**GIVEN ENTRIES**
- - -

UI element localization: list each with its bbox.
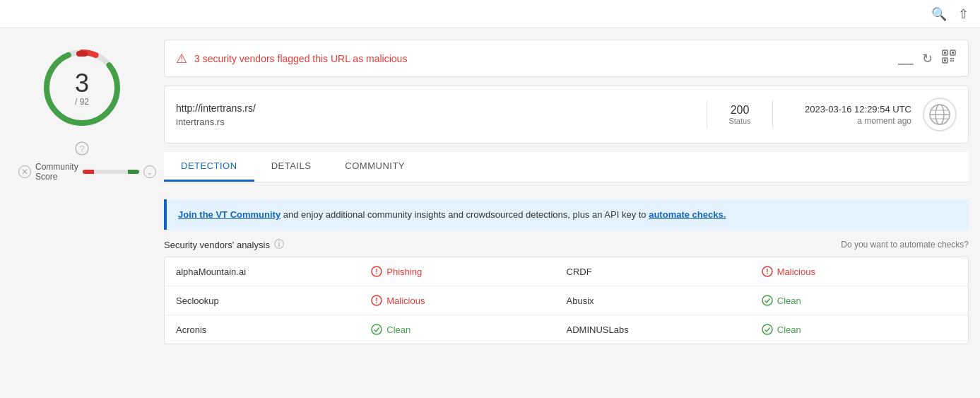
top-bar: 🔍 ⇧ (0, 0, 980, 28)
svg-rect-13 (950, 60, 952, 62)
svg-rect-9 (952, 52, 954, 54)
upload-icon[interactable]: ⇧ (958, 6, 969, 22)
community-score-check-btn[interactable]: ⌄ (143, 165, 156, 178)
url-subdomain: intertrans.rs (176, 117, 695, 127)
community-score-bar-visual (83, 170, 139, 174)
svg-text:!: ! (766, 268, 768, 276)
svg-rect-8 (944, 52, 946, 54)
score-circle: 3 / 92 (40, 45, 124, 130)
security-title-text: Security vendors' analysis (164, 240, 270, 250)
security-analysis-header: Security vendors' analysis ⓘ Do you want… (164, 238, 969, 251)
vendor-name: Acronis (176, 324, 371, 335)
vendor-row: alphaMountain.ai ! Phishing CRDF (165, 257, 968, 286)
alert-left: ⚠ 3 security vendors flagged this URL as… (176, 51, 407, 66)
url-divider-2 (772, 100, 773, 129)
community-score-bar: ✕ Community Score ⌄ (18, 162, 146, 182)
left-panel: 3 / 92 ? ✕ Community Score ⌄ (11, 40, 153, 344)
svg-point-26 (762, 295, 772, 305)
score-total: / 92 (75, 97, 89, 106)
tab-community[interactable]: COMMUNITY (328, 152, 422, 182)
score-center: 3 / 92 (75, 69, 89, 107)
main-container: 3 / 92 ? ✕ Community Score ⌄ (0, 28, 980, 356)
svg-point-27 (372, 324, 382, 334)
page-wrapper: 🔍 ⇧ 3 / 92 (0, 0, 980, 398)
url-status-label: Status (719, 117, 761, 125)
join-vt-community-link[interactable]: Join the VT Community (178, 209, 281, 220)
url-time-ago: a moment ago (784, 116, 911, 126)
help-icon[interactable]: ? (75, 141, 89, 159)
vendor-result-clean: Clean (762, 295, 957, 306)
security-title: Security vendors' analysis ⓘ (164, 238, 284, 251)
clean-icon (371, 324, 382, 335)
svg-text:?: ? (79, 144, 84, 154)
vendor-result-clean: Clean (762, 324, 957, 335)
automate-checks-link[interactable]: automate checks. (649, 209, 726, 220)
alert-box: ⚠ 3 security vendors flagged this URL as… (164, 40, 969, 77)
url-main: http://intertrans.rs/ (176, 103, 695, 114)
url-time-utc: 2023-03-16 12:29:54 UTC (784, 104, 911, 115)
phishing-icon: ! (371, 266, 382, 277)
alert-text: 3 security vendors flagged this URL as m… (194, 53, 407, 64)
vendors-table: alphaMountain.ai ! Phishing CRDF (164, 257, 969, 344)
refresh-icon[interactable]: ↻ (922, 51, 933, 66)
svg-rect-10 (944, 59, 946, 62)
malicious-icon: ! (762, 266, 773, 277)
svg-rect-14 (952, 60, 954, 62)
vendor-row: Seclookup ! Malicious Abusix (165, 286, 968, 315)
join-banner-text-middle: and enjoy additional community insights … (281, 209, 649, 220)
search-icon[interactable]: 🔍 (931, 6, 947, 22)
score-number: 3 (75, 69, 89, 98)
svg-text:!: ! (376, 268, 378, 276)
globe-icon (923, 98, 957, 131)
vendor-name-2: Abusix (567, 295, 762, 306)
url-details: http://intertrans.rs/ intertrans.rs (176, 103, 695, 127)
automate-checks-text: Do you want to automate checks? (841, 240, 969, 250)
vendor-row: Acronis Clean ADMINUSLabs (165, 315, 968, 344)
community-score-remove-btn[interactable]: ✕ (18, 165, 31, 178)
vendor-result-malicious: ! Malicious (762, 266, 957, 277)
score-indicator-dot (76, 51, 88, 57)
info-icon[interactable]: ⓘ (274, 238, 284, 251)
url-info-box: http://intertrans.rs/ intertrans.rs 200 … (164, 86, 969, 144)
right-panel: ⚠ 3 security vendors flagged this URL as… (164, 40, 969, 344)
url-status-code: 200 (719, 104, 761, 117)
join-banner: Join the VT Community and enjoy addition… (164, 199, 969, 230)
alert-warning-icon: ⚠ (176, 51, 187, 66)
vendor-result-clean: Clean (371, 324, 566, 335)
malicious-icon: ! (371, 295, 382, 306)
svg-rect-12 (952, 58, 954, 59)
qr-icon[interactable] (941, 49, 957, 68)
detection-content: Join the VT Community and enjoy addition… (164, 191, 969, 344)
svg-point-28 (762, 324, 772, 334)
url-time: 2023-03-16 12:29:54 UTC a moment ago (784, 104, 911, 126)
svg-text:!: ! (376, 297, 378, 305)
alert-actions: ⎯⎯ ↻ (898, 49, 957, 68)
svg-rect-11 (950, 58, 952, 59)
url-divider (707, 100, 707, 129)
tab-details[interactable]: DETAILS (254, 152, 329, 182)
vendor-name: alphaMountain.ai (176, 267, 371, 277)
vendor-result-phishing: ! Phishing (371, 266, 566, 277)
vendor-name: Seclookup (176, 295, 371, 306)
community-score-label: Community Score (35, 162, 78, 182)
vendor-name-2: CRDF (567, 267, 762, 277)
tab-detection[interactable]: DETECTION (164, 152, 254, 182)
clean-icon (762, 324, 773, 335)
tabs-container: DETECTION DETAILS COMMUNITY (164, 152, 969, 182)
compare-icon[interactable]: ⎯⎯ (898, 51, 914, 66)
vendor-result-malicious: ! Malicious (371, 295, 566, 306)
clean-icon (762, 295, 773, 306)
vendor-name-2: ADMINUSLabs (567, 324, 762, 335)
url-status: 200 Status (719, 104, 761, 125)
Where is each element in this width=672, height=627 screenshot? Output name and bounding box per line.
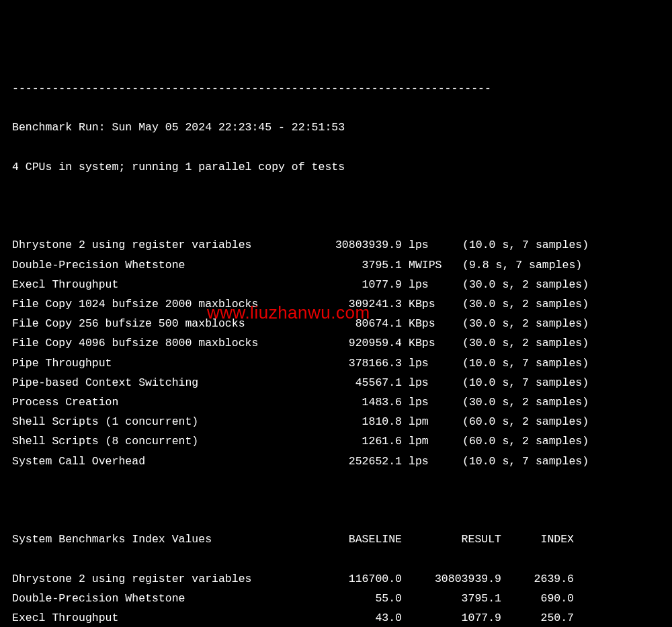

- - -

**WHAT IS BEING ASKED**
Read each line of the data and count the ones that include "flagged", answering with the number alone.

**REPLY**
4